CPJ launches annual publication Attacks on the Press
At a U.N. press conference on April 27 to launch CPJ's annual publication Attacks on the Press, CPJ Executive Director Joel Simon called on the U.N. Security Council to include in its May 27 debate on Journalist Safety a warning to states that they should not use national security as an excuse to jail, harass, or censor journalists.
The last three years have been the most deadly for the press, according to CPJ research. One of the reasons is the developing "terror dynamic"--non-state actors targeting journalists with violence while governments restrict civil liberties and press freedom in response. This phenomenon was amply documented in essays published in this year's edition of Attacks on the Press.
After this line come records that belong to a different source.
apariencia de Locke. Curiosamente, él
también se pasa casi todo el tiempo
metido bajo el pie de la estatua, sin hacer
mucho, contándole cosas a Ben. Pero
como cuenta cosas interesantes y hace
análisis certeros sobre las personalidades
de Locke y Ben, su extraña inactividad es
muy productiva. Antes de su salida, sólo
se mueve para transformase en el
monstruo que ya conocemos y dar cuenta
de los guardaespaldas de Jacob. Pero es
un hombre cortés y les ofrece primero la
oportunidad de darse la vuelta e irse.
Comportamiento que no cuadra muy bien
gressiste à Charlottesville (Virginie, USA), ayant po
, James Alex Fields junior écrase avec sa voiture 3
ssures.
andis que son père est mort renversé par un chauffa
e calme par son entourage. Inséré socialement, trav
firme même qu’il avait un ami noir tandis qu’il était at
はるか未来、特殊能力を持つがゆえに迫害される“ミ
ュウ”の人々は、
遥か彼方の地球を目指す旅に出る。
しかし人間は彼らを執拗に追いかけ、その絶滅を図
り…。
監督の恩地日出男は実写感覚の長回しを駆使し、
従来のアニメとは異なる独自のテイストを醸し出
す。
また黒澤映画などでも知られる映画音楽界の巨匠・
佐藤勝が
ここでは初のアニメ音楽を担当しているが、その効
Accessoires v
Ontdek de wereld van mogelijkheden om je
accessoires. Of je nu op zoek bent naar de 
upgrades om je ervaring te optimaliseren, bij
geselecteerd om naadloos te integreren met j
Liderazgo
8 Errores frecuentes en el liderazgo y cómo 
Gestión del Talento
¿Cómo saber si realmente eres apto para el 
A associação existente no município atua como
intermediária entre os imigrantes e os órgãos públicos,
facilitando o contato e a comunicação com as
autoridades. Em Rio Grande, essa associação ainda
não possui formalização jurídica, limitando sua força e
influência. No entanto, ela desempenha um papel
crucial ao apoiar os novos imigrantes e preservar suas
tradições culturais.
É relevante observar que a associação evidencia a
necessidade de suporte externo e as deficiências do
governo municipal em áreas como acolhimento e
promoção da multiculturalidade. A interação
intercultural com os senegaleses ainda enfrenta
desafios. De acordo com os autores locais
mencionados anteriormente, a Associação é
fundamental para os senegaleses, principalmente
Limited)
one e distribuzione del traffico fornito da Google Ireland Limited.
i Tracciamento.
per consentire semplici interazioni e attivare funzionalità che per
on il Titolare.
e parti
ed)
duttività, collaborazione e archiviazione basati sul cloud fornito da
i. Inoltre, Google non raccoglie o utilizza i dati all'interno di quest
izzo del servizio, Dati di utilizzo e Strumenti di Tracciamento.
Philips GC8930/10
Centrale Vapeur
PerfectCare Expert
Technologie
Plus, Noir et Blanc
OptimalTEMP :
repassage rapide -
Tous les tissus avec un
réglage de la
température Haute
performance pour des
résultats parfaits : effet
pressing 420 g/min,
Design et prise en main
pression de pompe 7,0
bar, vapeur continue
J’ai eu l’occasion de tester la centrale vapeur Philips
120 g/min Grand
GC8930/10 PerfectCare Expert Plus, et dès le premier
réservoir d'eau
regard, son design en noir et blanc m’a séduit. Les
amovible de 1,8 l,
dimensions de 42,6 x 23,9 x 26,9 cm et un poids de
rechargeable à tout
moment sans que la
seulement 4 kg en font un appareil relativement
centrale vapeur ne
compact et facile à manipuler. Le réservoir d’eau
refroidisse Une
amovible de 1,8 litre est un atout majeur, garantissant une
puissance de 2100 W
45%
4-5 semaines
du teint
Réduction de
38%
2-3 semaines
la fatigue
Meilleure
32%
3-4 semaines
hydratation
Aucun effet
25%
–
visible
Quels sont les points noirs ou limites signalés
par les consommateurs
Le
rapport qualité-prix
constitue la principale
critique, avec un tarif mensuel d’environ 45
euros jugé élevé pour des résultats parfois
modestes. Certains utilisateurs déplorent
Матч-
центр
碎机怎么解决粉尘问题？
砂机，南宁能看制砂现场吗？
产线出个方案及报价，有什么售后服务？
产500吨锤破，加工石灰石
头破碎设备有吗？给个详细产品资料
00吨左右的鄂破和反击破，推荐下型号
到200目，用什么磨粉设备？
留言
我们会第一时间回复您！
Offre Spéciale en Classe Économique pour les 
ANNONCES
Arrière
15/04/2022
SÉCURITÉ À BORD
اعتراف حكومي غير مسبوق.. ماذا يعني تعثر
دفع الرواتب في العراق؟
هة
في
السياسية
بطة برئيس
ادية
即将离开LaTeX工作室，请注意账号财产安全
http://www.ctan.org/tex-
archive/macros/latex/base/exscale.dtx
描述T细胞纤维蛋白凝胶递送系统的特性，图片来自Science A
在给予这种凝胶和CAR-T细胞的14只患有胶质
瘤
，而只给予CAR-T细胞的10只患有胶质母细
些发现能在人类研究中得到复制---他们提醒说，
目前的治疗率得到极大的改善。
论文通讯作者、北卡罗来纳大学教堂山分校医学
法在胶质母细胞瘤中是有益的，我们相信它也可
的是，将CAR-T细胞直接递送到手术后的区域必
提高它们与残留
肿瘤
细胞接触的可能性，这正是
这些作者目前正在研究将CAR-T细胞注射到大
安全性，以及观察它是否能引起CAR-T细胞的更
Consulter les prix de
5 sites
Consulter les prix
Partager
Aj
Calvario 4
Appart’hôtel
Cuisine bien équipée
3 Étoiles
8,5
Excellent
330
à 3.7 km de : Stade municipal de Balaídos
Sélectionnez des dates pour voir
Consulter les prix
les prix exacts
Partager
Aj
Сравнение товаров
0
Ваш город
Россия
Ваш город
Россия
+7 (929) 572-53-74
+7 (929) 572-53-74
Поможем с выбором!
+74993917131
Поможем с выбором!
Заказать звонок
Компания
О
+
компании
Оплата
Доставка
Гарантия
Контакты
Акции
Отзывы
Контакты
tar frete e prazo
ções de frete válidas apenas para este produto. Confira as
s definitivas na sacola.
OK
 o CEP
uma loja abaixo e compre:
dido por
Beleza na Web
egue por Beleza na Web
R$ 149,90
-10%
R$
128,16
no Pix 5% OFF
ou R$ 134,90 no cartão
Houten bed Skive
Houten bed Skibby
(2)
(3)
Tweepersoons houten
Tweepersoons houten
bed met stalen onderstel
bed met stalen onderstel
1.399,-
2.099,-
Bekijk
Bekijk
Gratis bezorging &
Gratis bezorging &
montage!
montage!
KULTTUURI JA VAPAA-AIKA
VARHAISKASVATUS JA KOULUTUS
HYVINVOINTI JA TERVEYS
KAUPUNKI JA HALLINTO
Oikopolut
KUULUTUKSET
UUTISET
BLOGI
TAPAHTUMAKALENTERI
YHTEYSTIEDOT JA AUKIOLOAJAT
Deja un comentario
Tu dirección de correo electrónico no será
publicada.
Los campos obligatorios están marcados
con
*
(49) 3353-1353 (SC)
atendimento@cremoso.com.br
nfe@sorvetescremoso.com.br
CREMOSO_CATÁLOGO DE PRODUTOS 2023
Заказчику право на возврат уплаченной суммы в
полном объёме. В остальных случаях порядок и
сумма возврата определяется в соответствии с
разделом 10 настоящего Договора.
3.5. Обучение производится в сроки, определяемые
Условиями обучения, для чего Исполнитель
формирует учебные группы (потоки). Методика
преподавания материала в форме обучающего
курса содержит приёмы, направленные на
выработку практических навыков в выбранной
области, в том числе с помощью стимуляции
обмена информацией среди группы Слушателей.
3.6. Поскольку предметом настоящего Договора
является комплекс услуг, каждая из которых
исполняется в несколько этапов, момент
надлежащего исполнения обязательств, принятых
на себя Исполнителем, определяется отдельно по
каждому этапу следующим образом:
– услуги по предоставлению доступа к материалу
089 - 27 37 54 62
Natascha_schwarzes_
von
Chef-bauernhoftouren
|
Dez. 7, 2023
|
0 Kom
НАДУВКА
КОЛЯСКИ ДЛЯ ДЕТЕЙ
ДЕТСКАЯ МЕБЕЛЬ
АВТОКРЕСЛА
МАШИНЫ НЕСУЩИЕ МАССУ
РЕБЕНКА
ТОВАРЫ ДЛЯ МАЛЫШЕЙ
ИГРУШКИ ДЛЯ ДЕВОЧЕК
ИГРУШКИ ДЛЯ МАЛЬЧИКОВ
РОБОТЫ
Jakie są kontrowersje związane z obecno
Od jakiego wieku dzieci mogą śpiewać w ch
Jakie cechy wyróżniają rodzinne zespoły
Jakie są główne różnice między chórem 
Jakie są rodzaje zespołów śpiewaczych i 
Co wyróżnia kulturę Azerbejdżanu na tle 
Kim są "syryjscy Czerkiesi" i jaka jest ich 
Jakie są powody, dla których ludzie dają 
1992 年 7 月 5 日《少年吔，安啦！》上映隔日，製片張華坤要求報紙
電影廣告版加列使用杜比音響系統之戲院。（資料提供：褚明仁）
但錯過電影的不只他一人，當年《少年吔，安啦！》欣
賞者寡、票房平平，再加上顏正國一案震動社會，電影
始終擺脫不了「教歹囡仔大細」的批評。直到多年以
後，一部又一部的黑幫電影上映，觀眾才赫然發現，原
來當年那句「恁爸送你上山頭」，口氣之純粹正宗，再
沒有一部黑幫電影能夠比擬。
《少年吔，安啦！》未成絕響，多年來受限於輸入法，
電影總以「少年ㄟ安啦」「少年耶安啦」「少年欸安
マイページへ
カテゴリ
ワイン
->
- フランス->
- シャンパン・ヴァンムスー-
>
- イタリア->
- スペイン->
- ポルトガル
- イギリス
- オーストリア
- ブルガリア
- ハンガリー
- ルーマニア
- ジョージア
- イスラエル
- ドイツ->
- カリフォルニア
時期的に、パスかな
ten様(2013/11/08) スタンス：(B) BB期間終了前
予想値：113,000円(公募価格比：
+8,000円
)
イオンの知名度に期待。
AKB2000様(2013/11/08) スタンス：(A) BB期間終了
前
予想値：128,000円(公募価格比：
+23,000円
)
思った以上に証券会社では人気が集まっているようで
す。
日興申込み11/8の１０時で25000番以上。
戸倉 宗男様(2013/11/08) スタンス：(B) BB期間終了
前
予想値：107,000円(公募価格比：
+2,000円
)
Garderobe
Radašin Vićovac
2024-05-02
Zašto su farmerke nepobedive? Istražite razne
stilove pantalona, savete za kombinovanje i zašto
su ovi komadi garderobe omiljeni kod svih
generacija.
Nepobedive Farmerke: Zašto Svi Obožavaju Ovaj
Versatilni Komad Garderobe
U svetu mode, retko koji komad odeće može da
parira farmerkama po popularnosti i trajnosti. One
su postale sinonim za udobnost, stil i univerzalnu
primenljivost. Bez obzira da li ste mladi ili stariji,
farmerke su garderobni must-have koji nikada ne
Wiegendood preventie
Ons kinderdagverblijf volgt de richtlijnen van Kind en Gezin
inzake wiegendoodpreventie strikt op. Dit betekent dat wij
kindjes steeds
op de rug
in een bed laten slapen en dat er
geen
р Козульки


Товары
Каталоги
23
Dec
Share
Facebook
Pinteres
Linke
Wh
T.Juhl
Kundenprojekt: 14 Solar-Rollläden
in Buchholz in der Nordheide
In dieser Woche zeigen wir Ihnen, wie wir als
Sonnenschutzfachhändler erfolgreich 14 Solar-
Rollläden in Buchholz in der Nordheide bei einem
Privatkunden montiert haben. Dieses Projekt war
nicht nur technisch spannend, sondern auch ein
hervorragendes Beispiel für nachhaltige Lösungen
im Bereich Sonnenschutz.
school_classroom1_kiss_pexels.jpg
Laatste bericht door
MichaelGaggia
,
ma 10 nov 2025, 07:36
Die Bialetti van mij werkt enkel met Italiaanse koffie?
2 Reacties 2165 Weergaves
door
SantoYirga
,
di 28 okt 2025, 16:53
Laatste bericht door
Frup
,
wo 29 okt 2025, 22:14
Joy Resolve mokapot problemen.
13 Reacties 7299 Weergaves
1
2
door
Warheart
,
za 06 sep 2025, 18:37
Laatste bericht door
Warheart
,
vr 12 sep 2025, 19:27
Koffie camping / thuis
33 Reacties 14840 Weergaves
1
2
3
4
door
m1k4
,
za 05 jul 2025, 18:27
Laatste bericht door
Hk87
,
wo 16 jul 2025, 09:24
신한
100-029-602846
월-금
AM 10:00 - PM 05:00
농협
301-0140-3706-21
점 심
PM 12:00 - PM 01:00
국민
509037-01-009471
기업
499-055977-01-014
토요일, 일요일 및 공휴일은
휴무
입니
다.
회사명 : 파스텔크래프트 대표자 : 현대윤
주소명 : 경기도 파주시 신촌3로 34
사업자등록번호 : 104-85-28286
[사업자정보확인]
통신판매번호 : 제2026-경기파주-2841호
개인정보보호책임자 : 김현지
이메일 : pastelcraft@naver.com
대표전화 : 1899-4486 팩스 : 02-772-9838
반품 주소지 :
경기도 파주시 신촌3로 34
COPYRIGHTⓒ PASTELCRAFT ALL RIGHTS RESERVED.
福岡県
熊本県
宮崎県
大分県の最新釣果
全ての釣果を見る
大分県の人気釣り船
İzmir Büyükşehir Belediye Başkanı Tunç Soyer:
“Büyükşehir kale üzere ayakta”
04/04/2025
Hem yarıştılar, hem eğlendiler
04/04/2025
The book, which emphasizes reporting and analysis by CPJ staff and outside experts, features essays on multiple threats facing the press: the conflict in Syria, where freelancers and local journalists must adapt to an environment in which they are targets; terror and criminal groups, in countries as Syria, Nigeria, and Mexico, which document their own atrocities and disseminate them through social media; and crackdowns on the press in Ethiopia and Egypt, where governments use the threat of terror to justify repression. Several essays in the book also look at the impact of surveillance in more democratic societies, including those in Europe. The book also includes CPJ's list of the 10 Most Censored Countries.
The print edition of Attacks on the Press is published by Bloomberg Press, an imprint of Wiley, and is available for purchase.